Anche le modalità dell’allargamento della NATO adottate dagli Stati Uniti e dai loro alleati occidentali ignoravano il deterioramento provocato delle condizioni di sicurezza della Federazione Russa, che vedeva un blocco militare di estremo spessore avvinarsi considerevolmente alle proprie frontiere. Le ricerche in merito dell’Accademica americana Marie Luise Sarotte, e il modesto contributo di chi scrive, hanno evidenziato come quelle modalità di allargamento dell’Alleanza avessero violato lo spirito, se non la lettera, delle intese che avevano posto fine alla guerra fredda.[1]

In ogni caso, la prevalente tendenza dei commenti occidentali a considerare la piazza e le sue violenze come espressione della reale volontà di un popolo e definire i regimi che ne scaturiscono, o ne possono scaturire, come democratici non mi sembra che sia coerente con l’impegno profuso nel secondo novecento dalle forze politiche realmente democratiche, quali la nostra Democrazia cristiana, nel contenere i tentativi di sovversione dell’ordine politico esistente da parte della piazza mobilitata in più di un’occasione dalle forze politiche di estrema sinistra.

Su tutto ciò vi sarebbe ancora molto da scrivere.

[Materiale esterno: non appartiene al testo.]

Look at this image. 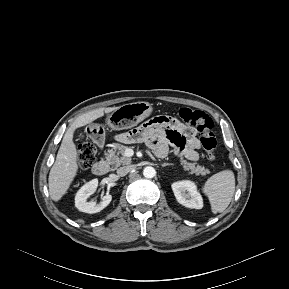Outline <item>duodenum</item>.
<instances>
[{"mask_svg": "<svg viewBox=\"0 0 289 289\" xmlns=\"http://www.w3.org/2000/svg\"><path fill=\"white\" fill-rule=\"evenodd\" d=\"M109 168L110 166H109L108 161L105 159H102L93 165L92 171L96 175H104L109 171Z\"/></svg>", "mask_w": 289, "mask_h": 289, "instance_id": "1", "label": "duodenum"}]
</instances>
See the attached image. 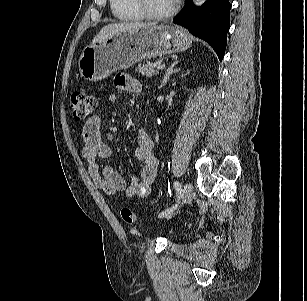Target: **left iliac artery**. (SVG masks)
<instances>
[{
    "label": "left iliac artery",
    "instance_id": "1",
    "mask_svg": "<svg viewBox=\"0 0 307 301\" xmlns=\"http://www.w3.org/2000/svg\"><path fill=\"white\" fill-rule=\"evenodd\" d=\"M174 188L178 194V198H180L181 192H182V188H181V184L178 181L174 182ZM177 205H173L172 207L166 209L165 211H162L158 216L159 217H164L167 216L168 214H170L171 212H173L174 209H176Z\"/></svg>",
    "mask_w": 307,
    "mask_h": 301
}]
</instances>
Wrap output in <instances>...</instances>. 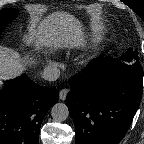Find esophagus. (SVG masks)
Masks as SVG:
<instances>
[{
  "mask_svg": "<svg viewBox=\"0 0 144 144\" xmlns=\"http://www.w3.org/2000/svg\"><path fill=\"white\" fill-rule=\"evenodd\" d=\"M68 89H62L59 93V98L64 101L67 97Z\"/></svg>",
  "mask_w": 144,
  "mask_h": 144,
  "instance_id": "obj_1",
  "label": "esophagus"
}]
</instances>
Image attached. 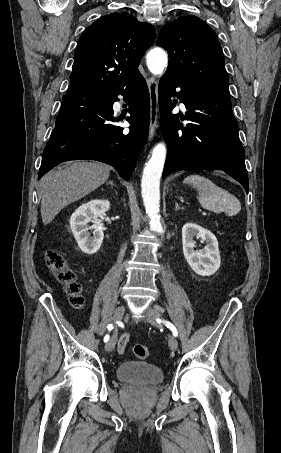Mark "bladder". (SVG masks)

Prima di concludere, però, voglio riprendere il tema dell’Ucraina ricordando la ragionevolezza delle conclusioni di Maurizio Cotta che auspicava la creazione di “un’area di cooperazione economica con l’Unione Europea che includendo l’Ucraina non crei condizioni di esclusione per la Russia” ribadendo indirettamente le acute obiezioni che il nostro Frattini oppose inutilmente all’impostazione della “Eastern Initiative” dell’Unione Europea, che escludendo la Russia dai programmi di cooperazione che avrebbe reso possibili, creò le premesse della crisi di oggi.

AntonGiulio dé Robertis

 

[1] M.L. SAROTTE, Not One Inch, N Y. 2022; A.G. de ROBERTIS, Russia 1991: a Rhyme of History, Quaderni di Scienze Politiche, Fasc19, Milano 2021.